* **Required work**
What's needed is a word-for-word retyping of the entries below, pictures omitted.

Information START

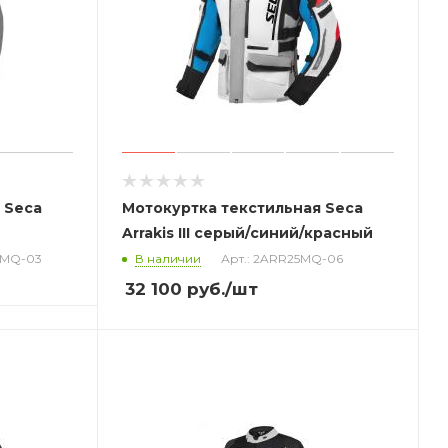
 Seca
Мотокуртка текстильная Seca
Arrakis III серый/синий/красный
3MQ-03
В наличии
Арт.: 2ARR25MQ-06
32 100
руб.
/шт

Information END

* **Exercise response**
 Seca
Мотокуртка текстильная Seca
Arrakis III серый/синий/красный
3MQ-03
В наличии
Арт.: 2ARR25MQ-06
32 100
руб.
/шт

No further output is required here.